### WHAT THIS TASK INVOLVES
Work out how many lines in the entries below include the word "weekday". Give nothing but the number.

* * * *

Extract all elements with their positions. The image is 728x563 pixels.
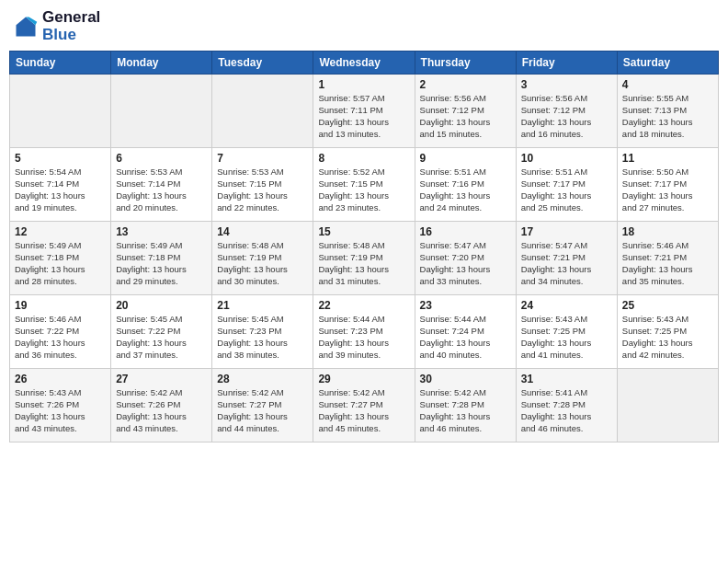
calendar-table: SundayMondayTuesdayWednesdayThursdayFrid… (9, 51, 719, 442)
calendar-week-row: 5Sunrise: 5:54 AMSunset: 7:14 PMDaylight… (10, 148, 719, 222)
calendar-cell: 14Sunrise: 5:48 AMSunset: 7:19 PMDayligh… (212, 222, 313, 295)
calendar-header-row: SundayMondayTuesdayWednesdayThursdayFrid… (10, 52, 719, 75)
calendar-cell: 29Sunrise: 5:42 AMSunset: 7:27 PMDayligh… (313, 369, 415, 442)
day-info: Sunrise: 5:49 AMSunset: 7:18 PMDaylight:… (116, 240, 207, 287)
page-header: General Blue (9, 9, 719, 43)
weekday-header: Wednesday (313, 52, 415, 75)
day-info: Sunrise: 5:47 AMSunset: 7:21 PMDaylight:… (521, 240, 612, 287)
calendar-cell: 21Sunrise: 5:45 AMSunset: 7:23 PMDayligh… (212, 295, 313, 369)
calendar-cell: 23Sunrise: 5:44 AMSunset: 7:24 PMDayligh… (415, 295, 516, 369)
day-number: 16 (420, 225, 511, 238)
weekday-header: Sunday (10, 52, 111, 75)
day-info: Sunrise: 5:51 AMSunset: 7:17 PMDaylight:… (521, 167, 612, 213)
day-number: 26 (15, 373, 106, 385)
calendar-cell: 8Sunrise: 5:52 AMSunset: 7:15 PMDaylight… (313, 148, 415, 222)
calendar-cell: 13Sunrise: 5:49 AMSunset: 7:18 PMDayligh… (111, 222, 212, 295)
calendar-week-row: 19Sunrise: 5:46 AMSunset: 7:22 PMDayligh… (10, 295, 719, 369)
day-info: Sunrise: 5:43 AMSunset: 7:25 PMDaylight:… (521, 314, 612, 361)
day-info: Sunrise: 5:54 AMSunset: 7:14 PMDaylight:… (15, 167, 106, 213)
calendar-cell: 15Sunrise: 5:48 AMSunset: 7:19 PMDayligh… (313, 222, 415, 295)
day-number: 13 (116, 225, 207, 238)
calendar-cell: 31Sunrise: 5:41 AMSunset: 7:28 PMDayligh… (516, 369, 617, 442)
logo-icon (13, 14, 39, 40)
calendar-cell: 5Sunrise: 5:54 AMSunset: 7:14 PMDaylight… (10, 148, 111, 222)
day-number: 24 (521, 299, 612, 312)
calendar-cell: 24Sunrise: 5:43 AMSunset: 7:25 PMDayligh… (516, 295, 617, 369)
day-number: 29 (318, 373, 409, 385)
day-info: Sunrise: 5:42 AMSunset: 7:27 PMDaylight:… (217, 387, 308, 434)
calendar-cell: 22Sunrise: 5:44 AMSunset: 7:23 PMDayligh… (313, 295, 415, 369)
logo: General Blue (13, 9, 100, 43)
day-info: Sunrise: 5:57 AMSunset: 7:11 PMDaylight:… (318, 93, 409, 140)
calendar-cell: 17Sunrise: 5:47 AMSunset: 7:21 PMDayligh… (516, 222, 617, 295)
calendar-week-row: 26Sunrise: 5:43 AMSunset: 7:26 PMDayligh… (10, 369, 719, 442)
calendar-cell: 4Sunrise: 5:55 AMSunset: 7:13 PMDaylight… (617, 75, 718, 148)
calendar-cell: 19Sunrise: 5:46 AMSunset: 7:22 PMDayligh… (10, 295, 111, 369)
calendar-cell: 25Sunrise: 5:43 AMSunset: 7:25 PMDayligh… (617, 295, 718, 369)
calendar-cell: 10Sunrise: 5:51 AMSunset: 7:17 PMDayligh… (516, 148, 617, 222)
calendar-cell: 26Sunrise: 5:43 AMSunset: 7:26 PMDayligh… (10, 369, 111, 442)
calendar-cell: 11Sunrise: 5:50 AMSunset: 7:17 PMDayligh… (617, 148, 718, 222)
day-info: Sunrise: 5:42 AMSunset: 7:27 PMDaylight:… (318, 387, 409, 434)
day-info: Sunrise: 5:56 AMSunset: 7:12 PMDaylight:… (521, 93, 612, 140)
day-info: Sunrise: 5:41 AMSunset: 7:28 PMDaylight:… (521, 387, 612, 434)
day-number: 2 (420, 78, 511, 91)
day-number: 23 (420, 299, 511, 312)
day-number: 3 (521, 78, 612, 91)
day-info: Sunrise: 5:53 AMSunset: 7:15 PMDaylight:… (217, 167, 308, 213)
calendar-week-row: 12Sunrise: 5:49 AMSunset: 7:18 PMDayligh… (10, 222, 719, 295)
day-info: Sunrise: 5:45 AMSunset: 7:22 PMDaylight:… (116, 314, 207, 361)
day-number: 4 (622, 78, 713, 91)
day-number: 6 (116, 152, 207, 165)
weekday-header: Saturday (617, 52, 718, 75)
weekday-header: Monday (111, 52, 212, 75)
day-number: 30 (420, 373, 511, 385)
day-info: Sunrise: 5:48 AMSunset: 7:19 PMDaylight:… (318, 240, 409, 287)
day-number: 18 (622, 225, 713, 238)
calendar-cell: 2Sunrise: 5:56 AMSunset: 7:12 PMDaylight… (415, 75, 516, 148)
calendar-cell: 30Sunrise: 5:42 AMSunset: 7:28 PMDayligh… (415, 369, 516, 442)
day-info: Sunrise: 5:45 AMSunset: 7:23 PMDaylight:… (217, 314, 308, 361)
calendar-week-row: 1Sunrise: 5:57 AMSunset: 7:11 PMDaylight… (10, 75, 719, 148)
calendar-cell: 20Sunrise: 5:45 AMSunset: 7:22 PMDayligh… (111, 295, 212, 369)
day-info: Sunrise: 5:42 AMSunset: 7:28 PMDaylight:… (420, 387, 511, 434)
calendar-cell: 1Sunrise: 5:57 AMSunset: 7:11 PMDaylight… (313, 75, 415, 148)
day-number: 10 (521, 152, 612, 165)
calendar-cell: 3Sunrise: 5:56 AMSunset: 7:12 PMDaylight… (516, 75, 617, 148)
day-info: Sunrise: 5:44 AMSunset: 7:23 PMDaylight:… (318, 314, 409, 361)
weekday-header: Thursday (415, 52, 516, 75)
day-info: Sunrise: 5:44 AMSunset: 7:24 PMDaylight:… (420, 314, 511, 361)
day-info: Sunrise: 5:43 AMSunset: 7:25 PMDaylight:… (622, 314, 713, 361)
day-info: Sunrise: 5:50 AMSunset: 7:17 PMDaylight:… (622, 167, 713, 213)
day-info: Sunrise: 5:52 AMSunset: 7:15 PMDaylight:… (318, 167, 409, 213)
day-info: Sunrise: 5:56 AMSunset: 7:12 PMDaylight:… (420, 93, 511, 140)
day-number: 27 (116, 373, 207, 385)
calendar-cell: 6Sunrise: 5:53 AMSunset: 7:14 PMDaylight… (111, 148, 212, 222)
day-info: Sunrise: 5:46 AMSunset: 7:22 PMDaylight:… (15, 314, 106, 361)
day-number: 12 (15, 225, 106, 238)
calendar-cell: 28Sunrise: 5:42 AMSunset: 7:27 PMDayligh… (212, 369, 313, 442)
day-number: 5 (15, 152, 106, 165)
weekday-header: Friday (516, 52, 617, 75)
calendar-cell (111, 75, 212, 148)
calendar-cell: 7Sunrise: 5:53 AMSunset: 7:15 PMDaylight… (212, 148, 313, 222)
day-number: 9 (420, 152, 511, 165)
day-info: Sunrise: 5:51 AMSunset: 7:16 PMDaylight:… (420, 167, 511, 213)
day-number: 15 (318, 225, 409, 238)
day-number: 7 (217, 152, 308, 165)
weekday-header: Tuesday (212, 52, 313, 75)
calendar-cell (212, 75, 313, 148)
day-info: Sunrise: 5:49 AMSunset: 7:18 PMDaylight:… (15, 240, 106, 287)
calendar-cell: 18Sunrise: 5:46 AMSunset: 7:21 PMDayligh… (617, 222, 718, 295)
day-number: 1 (318, 78, 409, 91)
day-number: 17 (521, 225, 612, 238)
day-number: 25 (622, 299, 713, 312)
day-number: 21 (217, 299, 308, 312)
day-number: 19 (15, 299, 106, 312)
day-number: 20 (116, 299, 207, 312)
calendar-cell: 27Sunrise: 5:42 AMSunset: 7:26 PMDayligh… (111, 369, 212, 442)
day-info: Sunrise: 5:42 AMSunset: 7:26 PMDaylight:… (116, 387, 207, 434)
day-number: 11 (622, 152, 713, 165)
day-number: 28 (217, 373, 308, 385)
logo-text-line2: Blue (42, 27, 100, 44)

* * * *

### ANSWER FOR THE TASK
7